Dataset content.
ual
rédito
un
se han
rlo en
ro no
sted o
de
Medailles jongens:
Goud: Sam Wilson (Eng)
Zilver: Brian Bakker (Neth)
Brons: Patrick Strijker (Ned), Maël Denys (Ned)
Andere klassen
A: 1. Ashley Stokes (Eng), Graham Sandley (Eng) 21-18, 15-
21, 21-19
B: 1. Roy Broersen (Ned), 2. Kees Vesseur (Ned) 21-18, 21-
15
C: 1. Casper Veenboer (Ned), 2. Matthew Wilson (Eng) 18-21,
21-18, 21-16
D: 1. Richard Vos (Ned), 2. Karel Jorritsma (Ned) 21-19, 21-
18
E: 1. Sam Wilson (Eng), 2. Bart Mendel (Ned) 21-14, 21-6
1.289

...

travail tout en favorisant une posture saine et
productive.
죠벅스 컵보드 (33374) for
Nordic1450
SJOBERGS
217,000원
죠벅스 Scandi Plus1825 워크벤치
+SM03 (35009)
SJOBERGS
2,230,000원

What you are asked to do. Only lines holding the word "Wilson" belong in the answer; copy all of them from the records.

Your response.
Goud: Sam Wilson (Eng)
C: 1. Casper Veenboer (Ned), 2. Matthew Wilson (Eng) 18-21,
E: 1. Sam Wilson (Eng), 2. Bart Mendel (Ned) 21-14, 21-6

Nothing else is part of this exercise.